**What needs to be done**
The response should be an exact transcription of the data below, free of images.

### Data for review

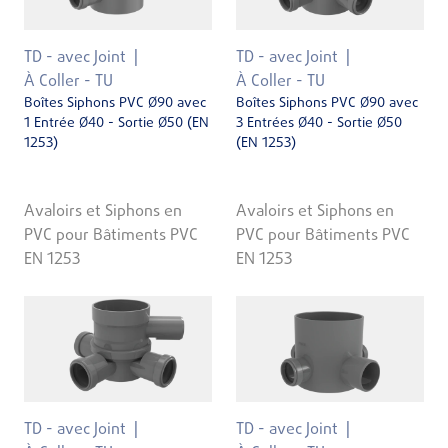
TD - avec Joint
TD - avec Joint
À Coller - TU
À Coller - TU
Boîtes Siphons PVC Ø90 avec
Boîtes Siphons PVC Ø90 avec
1 Entrée Ø40 - Sortie Ø50 (EN
3 Entrées Ø40 - Sortie Ø50
1253)
(EN 1253)
Avaloirs et Siphons en
Avaloirs et Siphons en
PVC pour Bâtiments PVC
PVC pour Bâtiments PVC
EN 1253
EN 1253
TD - avec Joint
TD - avec Joint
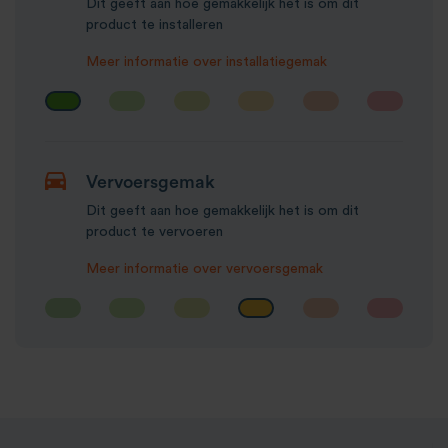
Dit geeft aan hoe gemakkelijk het is om dit
product te installeren
Meer informatie over installatiegemak
Vervoersgemak
Dit geeft aan hoe gemakkelijk het is om dit
product te vervoeren
Meer informatie over vervoersgemak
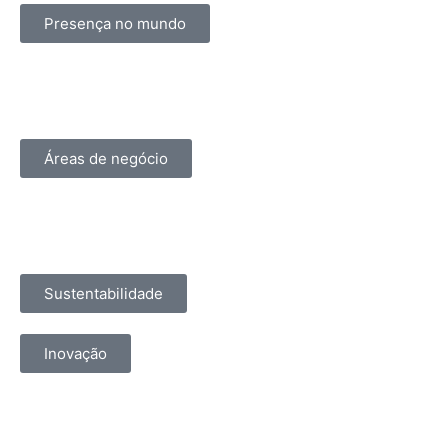
Presença no mundo
Áreas de negócio
Sustentabilidade
Inovação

######

**Output below**
TD - avec Joint
TD - avec Joint
À Coller - TU
À Coller - TU
Boîtes Siphons PVC Ø90 avec
Boîtes Siphons PVC Ø90 avec
1 Entrée Ø40 - Sortie Ø50 (EN
3 Entrées Ø40 - Sortie Ø50
1253)
(EN 1253)
Avaloirs et Siphons en
Avaloirs et Siphons en
PVC pour Bâtiments PVC
PVC pour Bâtiments PVC
EN 1253
EN 1253
TD - avec Joint
TD - avec Joint
Dit geeft aan hoe gemakkelijk het is om dit
product te installeren
Meer informatie over installatiegemak
Vervoersgemak
Dit geeft aan hoe gemakkelijk het is om dit
product te vervoeren
Meer informatie over vervoersgemak
Presença no mundo
Áreas de negócio
Sustentabilidade
Inovação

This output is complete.